**Exercise directions**
Search the records for the string "Använd" and copy every line where it turns up.

Transcribed page contents
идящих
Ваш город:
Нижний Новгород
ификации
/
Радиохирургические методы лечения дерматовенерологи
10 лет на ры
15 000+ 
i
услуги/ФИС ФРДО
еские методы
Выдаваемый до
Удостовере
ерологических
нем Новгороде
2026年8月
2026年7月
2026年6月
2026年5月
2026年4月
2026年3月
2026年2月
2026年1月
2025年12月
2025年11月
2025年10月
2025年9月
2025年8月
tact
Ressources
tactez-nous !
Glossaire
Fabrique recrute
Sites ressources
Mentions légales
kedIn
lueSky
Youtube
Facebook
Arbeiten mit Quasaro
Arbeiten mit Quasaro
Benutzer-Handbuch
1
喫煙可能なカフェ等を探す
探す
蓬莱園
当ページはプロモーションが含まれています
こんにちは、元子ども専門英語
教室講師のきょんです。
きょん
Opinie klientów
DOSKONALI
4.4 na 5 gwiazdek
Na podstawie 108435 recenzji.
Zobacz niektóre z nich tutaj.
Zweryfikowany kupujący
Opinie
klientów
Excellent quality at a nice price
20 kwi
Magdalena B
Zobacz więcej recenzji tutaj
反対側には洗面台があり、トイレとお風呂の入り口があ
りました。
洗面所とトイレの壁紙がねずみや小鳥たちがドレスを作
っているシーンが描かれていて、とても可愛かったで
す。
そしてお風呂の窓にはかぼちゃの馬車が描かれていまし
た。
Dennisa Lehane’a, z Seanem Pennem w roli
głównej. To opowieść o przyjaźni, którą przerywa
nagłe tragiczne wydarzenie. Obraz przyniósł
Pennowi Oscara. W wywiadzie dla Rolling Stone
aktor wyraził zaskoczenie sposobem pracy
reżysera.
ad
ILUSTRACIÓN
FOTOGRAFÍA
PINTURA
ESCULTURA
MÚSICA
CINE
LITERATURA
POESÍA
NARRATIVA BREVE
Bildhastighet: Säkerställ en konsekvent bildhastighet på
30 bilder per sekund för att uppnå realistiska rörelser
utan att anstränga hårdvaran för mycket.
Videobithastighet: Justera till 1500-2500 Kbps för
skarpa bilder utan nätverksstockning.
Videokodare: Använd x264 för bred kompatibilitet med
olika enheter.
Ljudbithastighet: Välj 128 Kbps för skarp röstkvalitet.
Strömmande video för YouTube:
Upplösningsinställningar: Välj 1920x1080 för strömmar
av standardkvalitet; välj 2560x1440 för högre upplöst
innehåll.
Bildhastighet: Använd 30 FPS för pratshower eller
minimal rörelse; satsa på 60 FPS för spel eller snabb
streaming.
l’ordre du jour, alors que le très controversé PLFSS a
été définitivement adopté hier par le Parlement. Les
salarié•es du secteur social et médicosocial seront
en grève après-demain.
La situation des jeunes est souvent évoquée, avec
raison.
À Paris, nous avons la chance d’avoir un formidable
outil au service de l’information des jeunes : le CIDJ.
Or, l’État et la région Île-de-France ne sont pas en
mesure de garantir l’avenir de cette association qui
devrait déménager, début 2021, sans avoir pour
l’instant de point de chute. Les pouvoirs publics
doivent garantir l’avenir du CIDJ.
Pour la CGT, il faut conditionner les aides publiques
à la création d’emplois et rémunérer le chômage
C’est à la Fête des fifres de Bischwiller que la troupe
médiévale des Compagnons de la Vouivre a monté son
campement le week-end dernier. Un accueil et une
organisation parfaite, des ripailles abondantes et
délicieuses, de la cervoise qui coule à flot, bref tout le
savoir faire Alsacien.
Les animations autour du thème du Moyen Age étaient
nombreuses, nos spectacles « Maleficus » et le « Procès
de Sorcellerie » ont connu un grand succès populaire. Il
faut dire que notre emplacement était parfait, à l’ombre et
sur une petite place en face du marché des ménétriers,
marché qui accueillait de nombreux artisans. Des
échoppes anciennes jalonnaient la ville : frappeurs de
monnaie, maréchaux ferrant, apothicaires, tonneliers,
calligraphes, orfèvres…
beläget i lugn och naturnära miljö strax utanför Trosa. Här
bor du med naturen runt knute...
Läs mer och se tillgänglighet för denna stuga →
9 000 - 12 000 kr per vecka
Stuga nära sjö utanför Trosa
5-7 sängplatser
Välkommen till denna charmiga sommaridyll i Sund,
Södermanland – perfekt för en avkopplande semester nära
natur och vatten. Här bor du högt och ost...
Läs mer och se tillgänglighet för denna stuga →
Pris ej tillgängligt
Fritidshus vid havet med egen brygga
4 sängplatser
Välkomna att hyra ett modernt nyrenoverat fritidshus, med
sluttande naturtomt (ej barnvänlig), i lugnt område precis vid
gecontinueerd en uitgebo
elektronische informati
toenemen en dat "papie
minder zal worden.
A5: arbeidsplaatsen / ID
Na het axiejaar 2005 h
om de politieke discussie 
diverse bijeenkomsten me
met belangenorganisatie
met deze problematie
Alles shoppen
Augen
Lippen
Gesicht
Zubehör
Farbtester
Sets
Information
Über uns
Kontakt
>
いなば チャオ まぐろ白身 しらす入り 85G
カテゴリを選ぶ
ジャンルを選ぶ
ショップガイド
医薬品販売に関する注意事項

**Solution**
Videokodare: Använd x264 för bred kompatibilitet med
Bildhastighet: Använd 30 FPS för pratshower eller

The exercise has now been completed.